The sound of the engine and the feel of the car moving again brought a bit of comfort, but not enough to allow Sully to relax. She wanted to go faster, to get away from whatever it was behind her, but she didn’t know what she would do if she saw a blue light. Would she stop? She didn’t think the highway patrol could be of any help to her, but wouldn’t she have to stop anyway? And if she did stop, what would she say? How could she explain what she was running from?

And with that the doubt started to creep in. What exactly was it that she was running from? And where was she running to? Sully felt the need to get help, but whom was she seeking out? When she had jumped in her Jaguar and sped away from the hotel she was frantic. She had to get away from that box. But now, although she wasn’t any where near calming down, she wasn’t so sure of what she was doing either. As her headlights pushed on down the road she thought about that box.

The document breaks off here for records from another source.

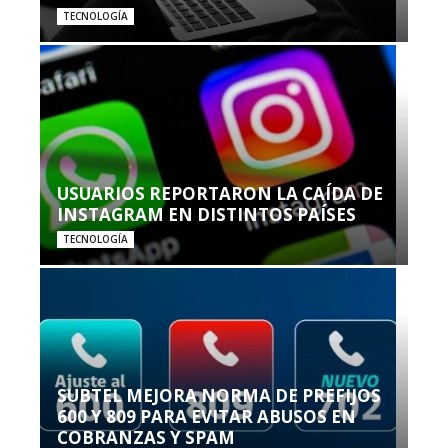
TECNOLOGÍA
USUARIOS REPORTARON LA CAÍDA DE
INSTAGRAM EN DISTINTOS PAÍSES
TECNOLOGÍA
SUBTEL MEJORA NORMA DE PREFIJOS
600 Y 809 PARA EVITAR ABUSOS EN
COBRANZAS Y SPAM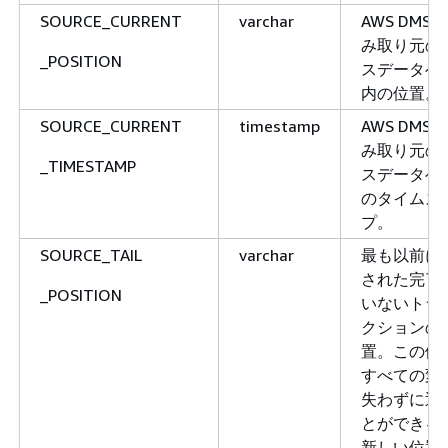
SOURCE_CURRENT
varchar
AWS DMS
み取り元の
_POSITION
スデータベ
内の位置。
SOURCE_CURRENT
timestamp
AWS DMS
み取り元の
_TIMESTAMP
スデータベ
のタイムス
プ。
SOURCE_TAIL
varchar
最も以前に
された完了
_POSITION
いないトラ
クションの
置。この値
すべての変
失わずに返
とができる
新しい位置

She had found the old wooden box in a junk store that was trying to be an antique shop. Noah’s Ark they called themselves. One of those little places you come across in the mountains that is aiming for cute and quaint but in reality is a bit shabby and tacky. Made of some faintly red wood, the lid of the box had been closed tight so she couldn’t look inside before she bought it. But, she had liked the vines and leaves and garden motif decorating the outside so had paid for it and its mystery. That mystery. She should have known then not to take in something without knowing its story.

A dear ran across the highway, and she saw it just in time to brake and swerve. Her front tire caught the edge of the pavement yanking the steering wheel in her hands and she over-corrected before she could think, spinning the car around at least 180 degrees. At least. She sighed – and took the car out of gear. Which way was she pointing? The night offered no help. She couldn’t be sure if the Jag was aimed back the way she came now, or was she back on her path away? The deer, no a buck, stood off by the side of the road and stared at her. It was a large buck with an impressive rack. Sully shook her head with doubt about her direction and resisted the urge to cry. The buck looked back at her and tilted his head to one side.

Suddenly it came to her. Sully remembered which direction the creature had been running to cross the road. That was all she needed. She put the car back into gear and took off.

But on the back of her neck the doubt was still there. Sully knew the direction she was running from but she didn’t know the destination she was running towards. She had left the box, that box, back on the bed in the hotel room. All she really understood was that she had to get away from it and get help. Get help to correct whatever she had done by opening the box. By breaking the seal.

She looked in the rearview mirror but saw nothing. With a shock she realized that she really saw nothing – not the stars, not the night sky, not any reflections or hints of light. She checked both side mirrors and a chill went down her spine. They too were completely black. Her headlights were clear on the road ahead, but behind her there seem to be nothing at all. Or maybe worse that nothing, there was a lack of everything.

It was then that she felt the first wave of nausea sweep over her.